Variegated Bamboo Seedlings – Summer 2017 Update

Running, at last!
Running, at last!

Keeping my 3 variegated Phyllostachys arcana ‘Luteosulcata’ seedlings inside during last winter, caused seedlings to decline. The older seedling that was once larger, hardly managed to survive the winter. At first, they seemed healthy, but they all got some kind of mold infection soon, which didn’t have any visible effect on their vigor, yet they started to decline as they stayed inside for too long. When I planted them outside, their leaves recovered and mold issues stopped, but they refused to start shooting.

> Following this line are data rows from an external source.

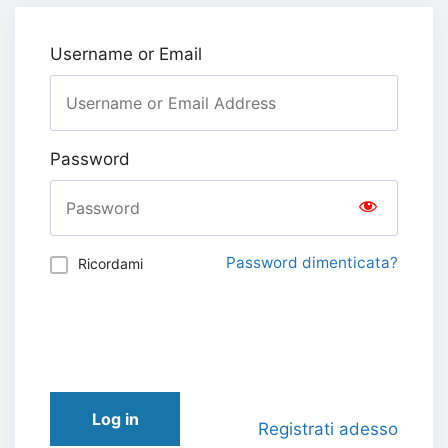
Username or Email
Password
Password dimenticata?
Ricordami
Log in
Registrati adesso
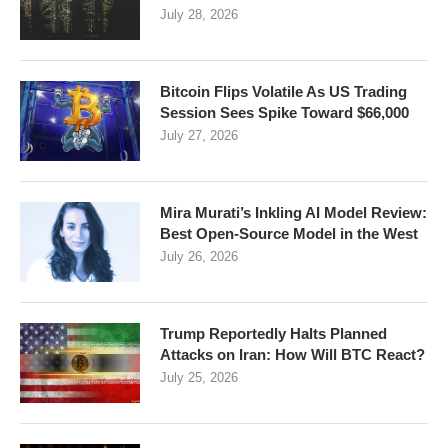
July 28, 2026
Bitcoin Flips Volatile As US Trading
Session Sees Spike Toward $66,000
July 27, 2026
Mira Murati’s Inkling AI Model Review:
Best Open-Source Model in the West
July 26, 2026
Trump Reportedly Halts Planned
Attacks on Iran: How Will BTC React?
July 25, 2026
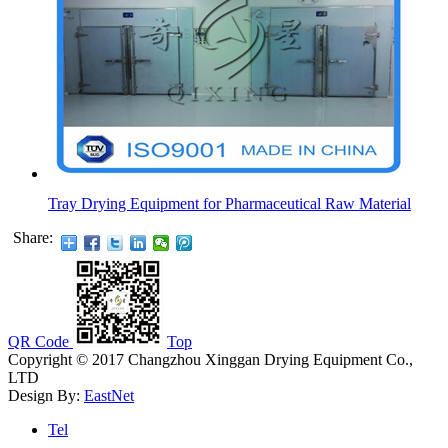
Tray Drying Equipment for Pharmaceutical Raw Material
Share:
QR Code
Top
Copyright © 2017 Changzhou Xinggan Drying Equipment Co.,
LTD
Design By:
EastNet
Tel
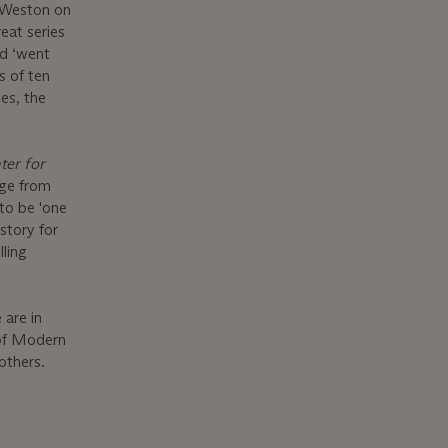
d Weston on
eat series
nd ‘went
s of ten
es, the
ter for
age from
 to be 'one
story for
ling
 are in
 of Modern
others.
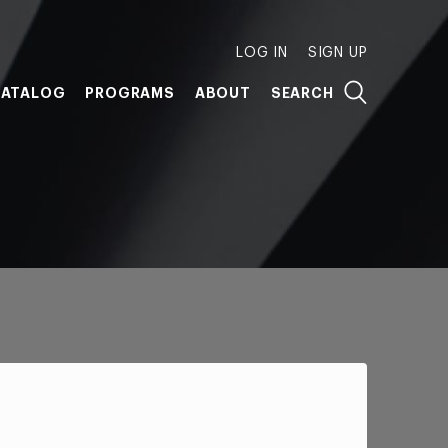
LOG IN
SIGN UP
ATALOG
PROGRAMS
ABOUT
SEARCH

A few words about the weather

Somewhat orange culm is fading to yellow
Somewhat orange culm is fading to yellow

This year we’ve had a cold spring with severe late freezes. Cold did not harm the variegated seedlings, but the infected moldy leaves fell down. I suspect the much brighter sun fried them completely. New leaves were healthy until later in the summer. Summer brought very warm weather without much precipitation. Temperatures rose up above 38°C a few times and stayed above 30°C almost the whole summer. I planted the seedlings into raised bed, which made them suffer drought a bit more, despite frequent watering.

Heat stress resilience

Seedling after hot dry summer
Seedling after hot dry summer

During first half of the summer, all the seedlings managed to cope direct sun exposure extremely well. I expected the two highly variegated seedlings to have issues with bright light conditions, because I’ve seen last year how their leaves tend to bleach due to sun exposure. Until mid June, there was no damage on any of their leaves. They looked fascinating, despite the fact that they never started shooting and all the leaves and branches were the result of growth that was initiated inside. As summer progressed and sun reached the highest point in the sky, leaves of both bright variegated bamboo seedlings started getting bleached. The strength of the sun was just too much for them to handle. At the same time, we’ve had temperatures above 35°C, which only added some additional stress to the plants. The leaves of all the seedlings curled during the heat and watering didn’t help much. They were not able to supply enough water to replenish the water lost due to transpiration. Over all, heat and sun related resilience was good. I am impressed.

Drought stress

In mid summer when the heat was hardly bearable, drought kicked in. Constant wind and very high temperatures started to show first signs of damage on the leaves. Daily watering was not enough to keep the soil wet, but even when the soil dried out, bamboo seedlings got enough water from deeper roots. When the seedlings mature, I expect them to fare drought even more. In the end of the summer, leaf tips stopped drying. At the same time I noticed they were not sitting idle during the summer. They were producing, a lot!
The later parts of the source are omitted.